Monday, 29 June 2009

All In The Family

Finished As I Lay Dying by William Faulkner.

This novel has been called Faulkner's masterpiece - the introduction of the "stream of consciousness" novel; the start of Southern Gothic, if you will.

I enjoyed this novel, but couldn't put out of my head something I had read years earlier in The Onion (a satirical newspaper) - a spoof advice column entitled "Ask A Faulknerian Idiot Man-Child". The dialogue spoken by the "idiot man-child" very cleverly mirrors the style of speech Faulkner uses for most of his characters.

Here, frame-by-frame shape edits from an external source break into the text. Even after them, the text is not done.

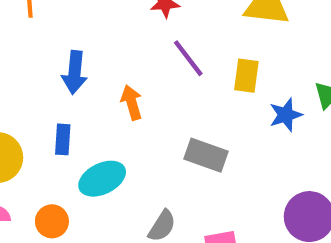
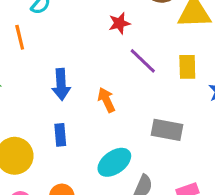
cyan ellipse: (102, 179) -> (114, 162), moved

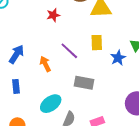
purple line: (143, 61) -> (69, 51), moved
blue arrow: (61, 84) -> (16, 54), turned -144

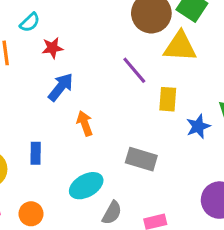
red star: (53, 15) -> (52, 48), moved
purple line: (69, 51) -> (134, 70), moved
blue arrow: (16, 54) -> (61, 87), moved

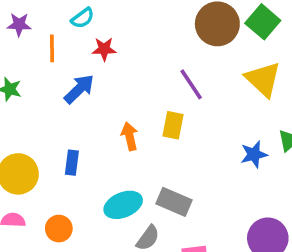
yellow triangle: (180, 47) -> (263, 79), moved, turned 33
blue arrow: (61, 87) -> (79, 89), moved
yellow rectangle: (168, 99) -> (173, 125), moved
gray rectangle: (141, 159) -> (174, 202), moved

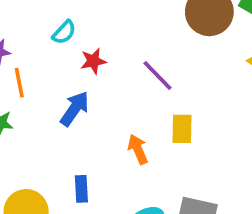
orange line: (52, 48) -> (19, 83), moved
purple line: (191, 84) -> (157, 76), moved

Once I got past this (for the most part), I found As I Lay Dying to be moving, tragic, poetic. What seems to be a simple gesture to honor a family member's dying request is revealed through the many narrators (including the dying woman herself) to be a smaller part of a complex and tangled family web.

Nobody is perfect in the Bundren family - actually, far from it - but sympathies still run high even after secrets are revealed - infidelity, pregnancy, betrayal, even faking an illness. These characters' weaknesses only make them more human; more palpable; more real.

Faulkner's words bring the settings as well as the characters to life - one can feel the heat, smell the sweat, hear the rain. Stark beauty.

Up next: The 39 Steps by John Buchan.